Re: WinBoard translations

Post by hgm »

I uploaded a new version, together with the Spanish translation finished by Óscar Toledo. (Still http://hgm.nubati.net/winbo_int.zip .)

It now also does change menu in response to interactive language switching! I still have not found out how to do the about-box...
User avatar
hgm
Posts: 28405
Joined: Fri Mar 10, 2006 10:06 am
Location: Amsterdam
Full name: H G Muller

Re: WinBoard translations

Post by hgm »

To get back to the coding problem:

On second thought UTF-8 does not strike me as a terribly clever system. Languages like Chinese take a terrible hit in coding density. It seems UTF-8 puts an exaggerated importance on the possibility to be able to jump at a random point into a text, and immediately recognize where the next character starts. To this end it sacrifices many bits as control bits, to destinguish leading bytes from extension bytes, from ascii.

A system along the lines of BG2312 seems much more powerful. Here you would encode non-ascii characters as two bytes, each starting with a 1 bit (where all ascii codes start with a 0 bit). This would give you 14 coding bits, much better than the 11 you have in 2-byte UTF-8 characters. As this is apparently more than you need for Chinese, BG2312 even spares the codes 80-9F, which in some single-byte encoding systems can act as control codes, and could possibly confuse software not aware of the higher coding level.
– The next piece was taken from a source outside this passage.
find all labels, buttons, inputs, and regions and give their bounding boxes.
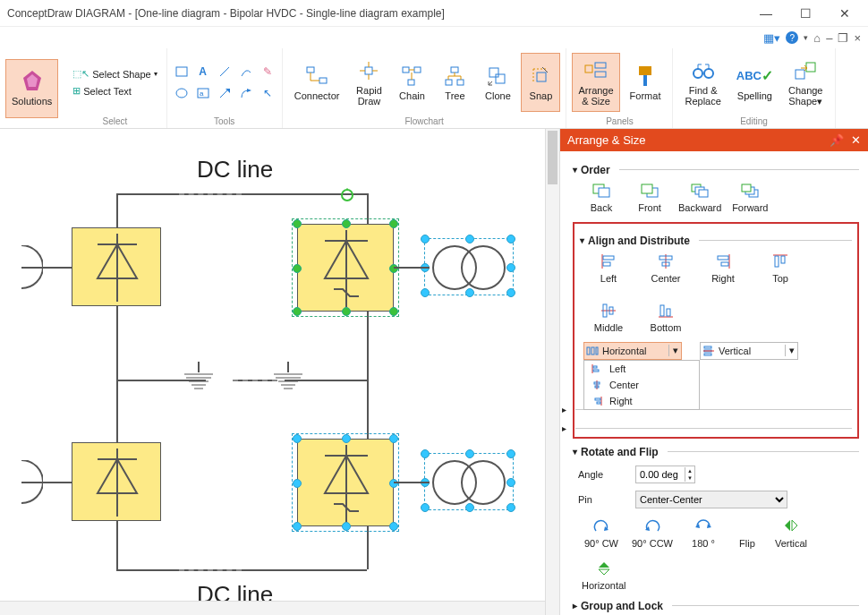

The only disadvantage I see of such a system is that in a very long sequence of doube-byte encodings, you would not get easilly back in sync wih the character boundaries once you get out of sync (e.g. by jumping randomly in to the text). But any single-byte code (such as linefeed..) would re-sync you, and the code can be read backwards without losing sync. If needed a separate byte code could be set apart (like 0x80, or even 0xA0) to act as sync punctuation, and you could require that it occurs at east once every 100 bytes. This would cause an overhead of only 1% in pure Chinese text, and the overhead of hunting through 100 bytes for the sync after a random jump into the text to determine the character bundaries seems aceptable as well.

Even though 16K codes is not enough to encode all unicodes, it usally does a very satisfactory job on encoding virtually all characters of a single language, even Chinese. Occasionally embedded out-of-range codes can be encoded by the trick of surrogate pairs. In practice, you tend to stick to the same lanuage quite long. So a system where you would set apart some of the 2-byte codes as control characters to switch to a different language (i.e. map a different part of the unicode range to the 2-byte encodings, while the rest of the range would have to rely on surrogate pairs) seems much more practical.